In the few weeks of mourning common to the wake of Valentine’s Day, I’ve seen far too many people wearing broken hearts on their sleeves. It’s a phenomenon I’ve been guilty of myself, and a common problem I desperately hope to reduce in popularity.

My age group, at the least, and the general public at most, has a tendency to let a relationship determine personal value.

Not a day goes by where I don’t encounter a person with a broken heart, or hurting, trying desperately to make something happen that won’t.

Too many times I’ve seen people abandon who they really are, leave behind their strengths and wither away to nothing over a failed relationship.

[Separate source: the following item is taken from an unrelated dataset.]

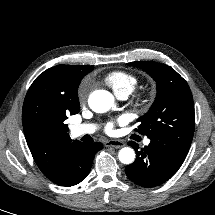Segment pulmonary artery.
Instances as JSON below:
<instances>
[{"mask_svg": "<svg viewBox=\"0 0 215 215\" xmlns=\"http://www.w3.org/2000/svg\"><path fill=\"white\" fill-rule=\"evenodd\" d=\"M128 97V94H121L118 96L119 99L125 100ZM97 127L95 124L85 123L78 124L71 127V135L73 137H81L87 134H92L96 131ZM150 139H145L144 144L149 145Z\"/></svg>", "mask_w": 215, "mask_h": 215, "instance_id": "pulmonary-artery-1", "label": "pulmonary artery"}]
</instances>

I’ve been just as guilty as the next person. In the past, if I couldn’t resolve conflicts or make my guy be happy only with me, I concluded it was my faults.

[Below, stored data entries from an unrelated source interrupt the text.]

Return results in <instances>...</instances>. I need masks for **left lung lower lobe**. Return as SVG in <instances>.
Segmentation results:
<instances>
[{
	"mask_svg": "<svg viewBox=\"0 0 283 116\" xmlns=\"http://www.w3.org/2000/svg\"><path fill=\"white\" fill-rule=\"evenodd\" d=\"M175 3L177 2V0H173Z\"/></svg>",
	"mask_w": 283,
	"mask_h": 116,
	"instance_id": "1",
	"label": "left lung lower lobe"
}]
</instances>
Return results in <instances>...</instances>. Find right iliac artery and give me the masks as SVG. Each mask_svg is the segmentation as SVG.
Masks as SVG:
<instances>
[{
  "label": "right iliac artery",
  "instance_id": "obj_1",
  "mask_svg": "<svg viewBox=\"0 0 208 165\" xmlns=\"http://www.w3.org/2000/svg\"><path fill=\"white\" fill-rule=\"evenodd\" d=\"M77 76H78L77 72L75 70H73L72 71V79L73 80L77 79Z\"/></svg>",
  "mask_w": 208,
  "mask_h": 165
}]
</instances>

I would refuse to give up and move myself to some dream world where extreme incompatibility and the pain that person caused me didn’t matter. If I couldn’t change things, it wasn’t the fault of destiny or even reality, but my own inadequacies.

While day after day, things were done that hurt me, I didn’t accept that it was life happening; I truly believed if I were patient and giving, things would, in time, turn around.

Although I always tried to keep my main goals- education, a career, success- in mind, much of the attention I should have been directing toward those goals was being put toward the not-so-much-greater good: a false sense of love.

And while, yes, these times spent with people we care about are: very significant, they can’t be taken for more than what they are: experiences.

It’s OK to be disappointed when something that so much effort and care was put into doesn’t work out. That’s fine- curl up in bed with boxes of tissues and watch sappy movies for a couple days, decorating the floor with empty Haagen-Dazs containers. Don’t answer your phone, shower or change out of pajamas. Fill a shoe box with old love notes, photos and dried flowers.

But then snap out of it. Whoever you are, wherever you are, you’re too good for this. Those three days you spent wallowing were three days you could have been finding happiness being you or going out on the prowl for someone more suitable.

The truth is relationships don’t always work out. It’s a fact of life. Another fact of life is that there are millions more people out in the world, thousands of which each of us could find attractive and hundreds of which we could find at least temporary happiness with.

We don’t need to expect permanence. It’s time people liberate themselves from this need to cling desperately onto the things that hurt us.

There truly are plenty of fish in the sea. There’s no need to settle for one who can’t swim happily by your side.

When relationships don’t work out, it isn’t so much a reflection of the people in them as it is a Cupid’s arrow mis-fire.

I promise, as soon as you let go, a year from then you’ll be thanking yourself for moving on and allowing yourself to find something better. It worked for me.

Time’s going to heal those wounds, a more suitable fish is going to swim by and, in the mean time, you can become more comfortable with the things you love about yourself.

After all, it takes truly loving yourself before you can love someone else.